Nova Scotia IV -- Peggy's Cove
At the bottom of Nova Scotia, on the South Shore, is a village called Peggy’s Cove – population 60. Beneath its many colored houses painted mint green, bubble gum pink, and sunshine yellow, lays a foundation of molten rock oozed from the earth’s core millions of years ago. The granite has grown cool from time and white with the years of mist.
At the tip of Peggy’s Cove stands a stately lighthouse with a white trunk, a red hat, and one green eye to pierce the fog. This lighthouse is the most photographed lighthouse in the world, says a brochure at the Peggy’s cove information center. And it is beautiful, standing on a bed of creamy rocks, the pattern of green moss crawling through creases.

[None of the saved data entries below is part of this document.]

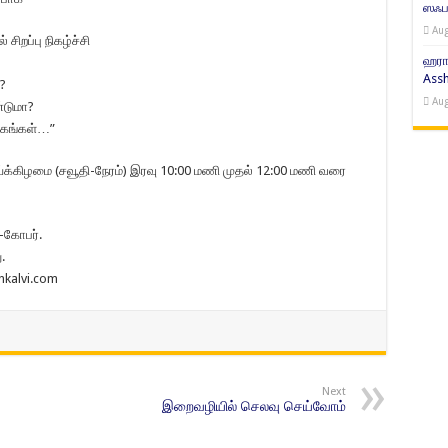
ஸஃபர
Aug
சிறப்பு நிகழ்ச்சி
ஹரா
Assh
?
Aug
்டுமா?
்கங்கள்…”
க்கிழமை (சவூதி-நேரம்) இரவு 10:00 மணி முதல் 12:00 மணி வரை
்-கோபர்.
.
nkalvi.com
Next
இறைவழியில் செலவு செய்வோம்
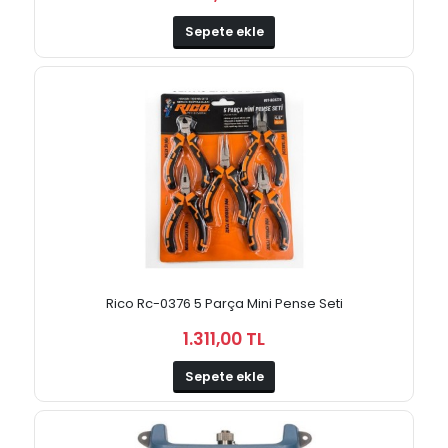
Sepete ekle
Rico Rc-0376 5 Parça Mini Pense Seti
1.311,00 TL
Sepete ekle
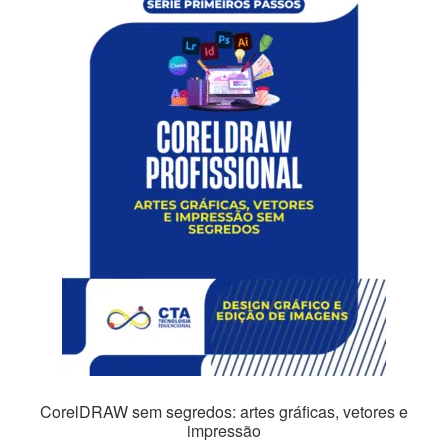
CorelDRAW sem segredos: artes gráficas, vetores e
impressão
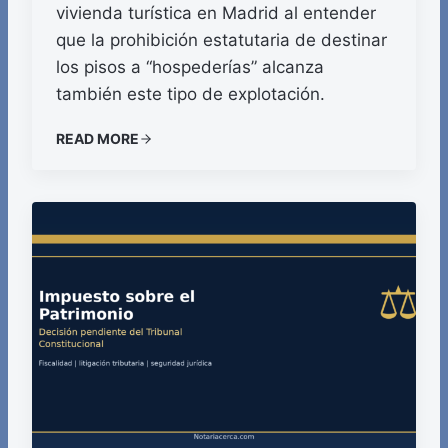
vivienda turística en Madrid al entender
que la prohibición estatutaria de destinar
los pisos a “hospederías” alcanza
también este tipo de explotación.
READ MORE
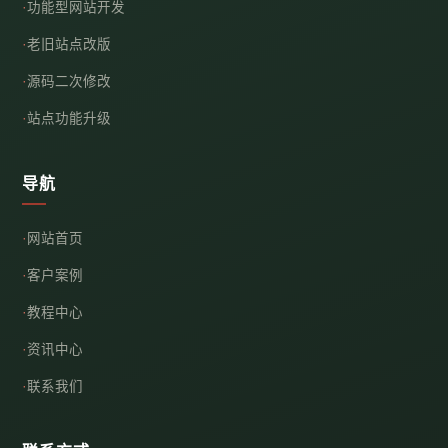
功能型网站开发
老旧站点改版
源码二次修改
站点功能升级
导航
网站首页
客户案例
教程中心
资讯中心
联系我们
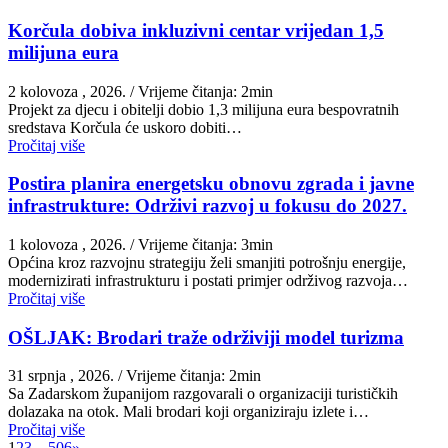
Korčula dobiva inkluzivni centar vrijedan 1,5
milijuna eura
2 kolovoza , 2026.
/ Vrijeme čitanja: 2min
Projekt za djecu i obitelji dobio 1,3 milijuna eura bespovratnih
sredstava Korčula će uskoro dobiti…
Pročitaj više
Postira planira energetsku obnovu zgrada i javne
infrastrukture: Održivi razvoj u fokusu do 2027.
1 kolovoza , 2026.
/ Vrijeme čitanja: 3min
Općina kroz razvojnu strategiju želi smanjiti potrošnju energije,
modernizirati infrastrukturu i postati primjer održivog razvoja…
Pročitaj više
OŠLJAK: Brodari traže održiviji model turizma
31 srpnja , 2026.
/ Vrijeme čitanja: 2min
Sa Zadarskom županijom razgovarali o organizaciji turističkih
dolazaka na otok. Mali brodari koji organiziraju izlete i…
Pročitaj više
1
2
3
…
506
»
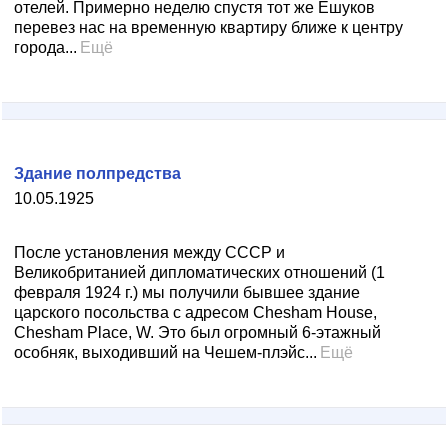
отелей. Примерно неделю спустя тот же Ешуков
перевез нас на временную квартиру ближе к центру
города...
Ещё
Здание полпредства
10.05.1925
После установления между СССР и
Великобританией дипломатических отношений (1
февраля 1924 г.) мы получили бывшее здание
царского посольства с адресом Chesham House,
Chesham Place, W. Это был огромный 6-этажный
особняк, выходивший на Чешем-плэйс...
Ещё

Boats hang in the bay, still and tied next to the ports. Each boat as brilliantly colored as the houses above them. “Please respect private property,” a sign says as tourists numbering more than the entire population of Peggy’s Cove walk through the streets. “Friendly fishermen live here,” the sign continues, as if to beg the tourist’s sympathy, but we are already taken with this delicate town.
A plaque at the entrance of the village tells the story of how Peggy’s Cove got its name. A girl named Peggy was sailing to her fiancé. The details of this story are swallowed up in the soft focus of folklore, faded like the mist that clings to your skin. We know that Peggy was on her way to her beloved when her ship crashed on the South shore. While Peggy survived, she abandoned her journey to her lover, seduced by the easy molten rocks. She chose to live on the rocks, alone with the sea, rather than return to her lover. From that moment forward, when friends and family came to see her, they said, “We’re going to visit, Peggy of the Cove.”